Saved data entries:
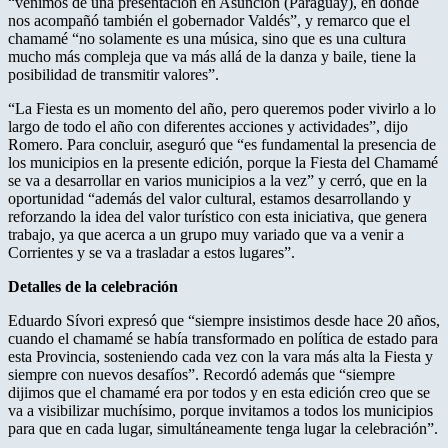
“venimos de una presentación en Asunción (Paraguay), en donde
nos acompañó también el gobernador Valdés”, y remarco que el
chamamé “no solamente es una música, sino que es una cultura
mucho más compleja que va más allá de la danza y baile, tiene la
posibilidad de transmitir valores”.
“La Fiesta es un momento del año, pero queremos poder vivirlo a lo
largo de todo el año con diferentes acciones y actividades”, dijo
Romero. Para concluir, aseguró que “es fundamental la presencia de
los municipios en la presente edición, porque la Fiesta del Chamamé
se va a desarrollar en varios municipios a la vez” y cerró, que en la
oportunidad “además del valor cultural, estamos desarrollando y
reforzando la idea del valor turístico con esta iniciativa, que genera
trabajo, ya que acerca a un grupo muy variado que va a venir a
Corrientes y se va a trasladar a estos lugares”.
Detalles de la celebración
Eduardo Sívori expresó que “siempre insistimos desde hace 20 años,
cuando el chamamé se había transformado en política de estado para
esta Provincia, sosteniendo cada vez con la vara más alta la Fiesta y
siempre con nuevos desafíos”. Recordó además que “siempre
dijimos que el chamamé era por todos y en esta edición creo que se
va a visibilizar muchísimo, porque invitamos a todos los municipios
para que en cada lugar, simultáneamente tenga lugar la celebración”.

* **Assigned task**: Within the data above, pick out all lines holding the word "edición".

* **Response**:
los municipios en la presente edición, porque la Fiesta del Chamamé
dijimos que el chamamé era por todos y en esta edición creo que se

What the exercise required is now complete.